═════ RECORDS FOR PROCESSING
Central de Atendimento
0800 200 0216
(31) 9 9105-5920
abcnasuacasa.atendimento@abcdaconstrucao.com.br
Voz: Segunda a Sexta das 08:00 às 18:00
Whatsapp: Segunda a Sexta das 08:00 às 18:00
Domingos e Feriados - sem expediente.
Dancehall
══════════
═════ RECORDS FOR PROCESSING
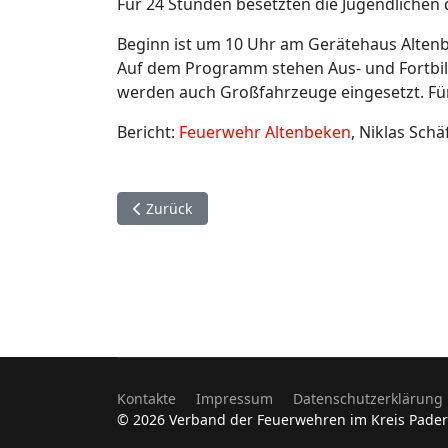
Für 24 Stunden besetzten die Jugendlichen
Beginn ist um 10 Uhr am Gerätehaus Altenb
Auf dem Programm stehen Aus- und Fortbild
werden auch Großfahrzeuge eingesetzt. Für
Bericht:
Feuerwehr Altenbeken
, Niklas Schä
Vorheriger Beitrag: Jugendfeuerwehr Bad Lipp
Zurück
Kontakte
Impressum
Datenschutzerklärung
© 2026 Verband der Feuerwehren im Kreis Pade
══════════
═════ RECORDS FOR PROCESSING
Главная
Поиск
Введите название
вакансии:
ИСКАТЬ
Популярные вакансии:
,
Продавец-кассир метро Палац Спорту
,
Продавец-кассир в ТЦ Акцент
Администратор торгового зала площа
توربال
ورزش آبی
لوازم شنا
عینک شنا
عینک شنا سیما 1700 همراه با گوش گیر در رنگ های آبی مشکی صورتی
══════════
Check each line of the records for the word "عینک", and show the lines that contain it.

عینک شنا
عینک شنا سیما 1700 همراه با گوش گیر در رنگ های آبی مشکی صورتی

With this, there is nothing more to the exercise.